Norsk

Have you ever heard about Toms Shoes? For each pair of shoes they sell, Toms Shoes provides one pair of shoes to a child in need. The company is founded on the basic principles of social entrepreneurship. Instead of looking at profit from a strictly economic point of view, social entrepreneurs seek to solve a social problem and to create social changes using their business.

Toms Shoes have by 2012 handed out over one million pair of shoes in 25 countries. However, social entrepreneurship is probably best known through Nobel Peace Prize winner Mohammmed Yunus, the founder of Grameen Bank and developer of the concepts of microfinance.

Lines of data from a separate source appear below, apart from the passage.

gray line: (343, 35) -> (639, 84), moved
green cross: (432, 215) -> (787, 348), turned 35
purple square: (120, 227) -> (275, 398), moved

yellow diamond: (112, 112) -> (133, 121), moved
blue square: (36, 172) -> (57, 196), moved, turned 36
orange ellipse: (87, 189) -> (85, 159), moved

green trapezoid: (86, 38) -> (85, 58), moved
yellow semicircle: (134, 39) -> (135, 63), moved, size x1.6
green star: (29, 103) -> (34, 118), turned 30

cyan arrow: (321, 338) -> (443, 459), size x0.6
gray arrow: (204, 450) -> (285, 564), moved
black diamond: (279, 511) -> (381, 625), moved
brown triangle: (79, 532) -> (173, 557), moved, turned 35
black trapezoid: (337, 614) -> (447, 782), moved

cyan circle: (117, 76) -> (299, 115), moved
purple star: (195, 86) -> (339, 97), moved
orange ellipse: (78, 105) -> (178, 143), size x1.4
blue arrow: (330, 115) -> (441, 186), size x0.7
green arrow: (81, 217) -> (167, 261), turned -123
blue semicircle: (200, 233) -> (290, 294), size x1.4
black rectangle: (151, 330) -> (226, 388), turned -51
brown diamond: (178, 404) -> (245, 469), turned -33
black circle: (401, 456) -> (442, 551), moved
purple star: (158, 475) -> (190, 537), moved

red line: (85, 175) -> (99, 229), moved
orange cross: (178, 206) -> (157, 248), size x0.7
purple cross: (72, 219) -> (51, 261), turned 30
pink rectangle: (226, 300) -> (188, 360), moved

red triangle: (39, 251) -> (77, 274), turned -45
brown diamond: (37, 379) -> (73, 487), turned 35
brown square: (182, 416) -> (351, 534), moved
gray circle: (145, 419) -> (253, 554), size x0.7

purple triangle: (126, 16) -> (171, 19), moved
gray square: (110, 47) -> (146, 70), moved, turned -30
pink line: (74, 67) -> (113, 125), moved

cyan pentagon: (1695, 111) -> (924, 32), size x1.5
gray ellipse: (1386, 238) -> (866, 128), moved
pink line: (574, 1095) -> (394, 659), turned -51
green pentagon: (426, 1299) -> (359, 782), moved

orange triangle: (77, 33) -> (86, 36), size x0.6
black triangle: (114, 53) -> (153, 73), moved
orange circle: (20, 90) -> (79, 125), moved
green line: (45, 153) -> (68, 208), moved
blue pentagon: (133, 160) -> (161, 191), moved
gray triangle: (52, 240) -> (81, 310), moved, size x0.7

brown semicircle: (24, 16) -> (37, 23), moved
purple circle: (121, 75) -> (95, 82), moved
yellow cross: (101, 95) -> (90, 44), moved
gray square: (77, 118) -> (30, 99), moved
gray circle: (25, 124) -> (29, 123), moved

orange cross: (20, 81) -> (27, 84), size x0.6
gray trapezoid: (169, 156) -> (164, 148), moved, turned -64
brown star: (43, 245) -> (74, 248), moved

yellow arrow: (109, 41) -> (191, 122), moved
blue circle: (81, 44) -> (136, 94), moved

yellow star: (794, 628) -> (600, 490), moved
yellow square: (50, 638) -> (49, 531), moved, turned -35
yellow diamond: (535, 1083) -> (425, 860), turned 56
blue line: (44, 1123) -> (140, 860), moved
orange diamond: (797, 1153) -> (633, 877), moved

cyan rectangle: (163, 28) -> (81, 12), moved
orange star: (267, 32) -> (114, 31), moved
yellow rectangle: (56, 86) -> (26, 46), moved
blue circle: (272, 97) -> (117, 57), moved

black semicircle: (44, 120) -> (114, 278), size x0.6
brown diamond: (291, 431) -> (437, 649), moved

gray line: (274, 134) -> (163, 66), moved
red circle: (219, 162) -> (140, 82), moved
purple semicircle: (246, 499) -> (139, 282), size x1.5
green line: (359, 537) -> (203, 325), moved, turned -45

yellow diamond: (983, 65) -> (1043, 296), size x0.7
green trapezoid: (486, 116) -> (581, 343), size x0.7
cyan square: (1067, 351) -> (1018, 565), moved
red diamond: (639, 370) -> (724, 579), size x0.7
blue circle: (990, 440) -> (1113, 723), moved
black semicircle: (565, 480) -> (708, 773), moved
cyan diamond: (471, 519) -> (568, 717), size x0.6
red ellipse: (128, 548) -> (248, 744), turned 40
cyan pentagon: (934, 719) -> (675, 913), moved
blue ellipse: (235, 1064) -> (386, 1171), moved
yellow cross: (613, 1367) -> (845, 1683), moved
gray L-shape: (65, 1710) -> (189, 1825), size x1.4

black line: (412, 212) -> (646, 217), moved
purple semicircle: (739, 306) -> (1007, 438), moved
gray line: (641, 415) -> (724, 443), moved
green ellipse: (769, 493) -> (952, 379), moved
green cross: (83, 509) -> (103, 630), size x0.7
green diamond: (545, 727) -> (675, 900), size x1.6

Microfinance is financial aids such as loans and savings accounts, adapted to those who do not have sufficient liquidity to access the ordinary banking system. An important part of microfinance is the concept of microloans, wherein small loans are given with the intention of supporting or sustaining a business, alleviating poverty, or strengthening women’s rights by making them economically independent.

Microloans are not uncontroversial. There exist good examples of microloans abolishing extreme poverty and making medical care more accessible. There are also good examples of them allowing more children to go to school and stay there longer. At the same time there is no conclusive evidence that microloans in general cure poverty. While many benefit from them, for some they become a trap wherein new loans are given to pay for old debt. Criticism has been directed towards banks deploying high interest rates and using coercive methods to ensure repayment. Eternal loan and debt cycles in combination with an aggressive market have been linked to suicides.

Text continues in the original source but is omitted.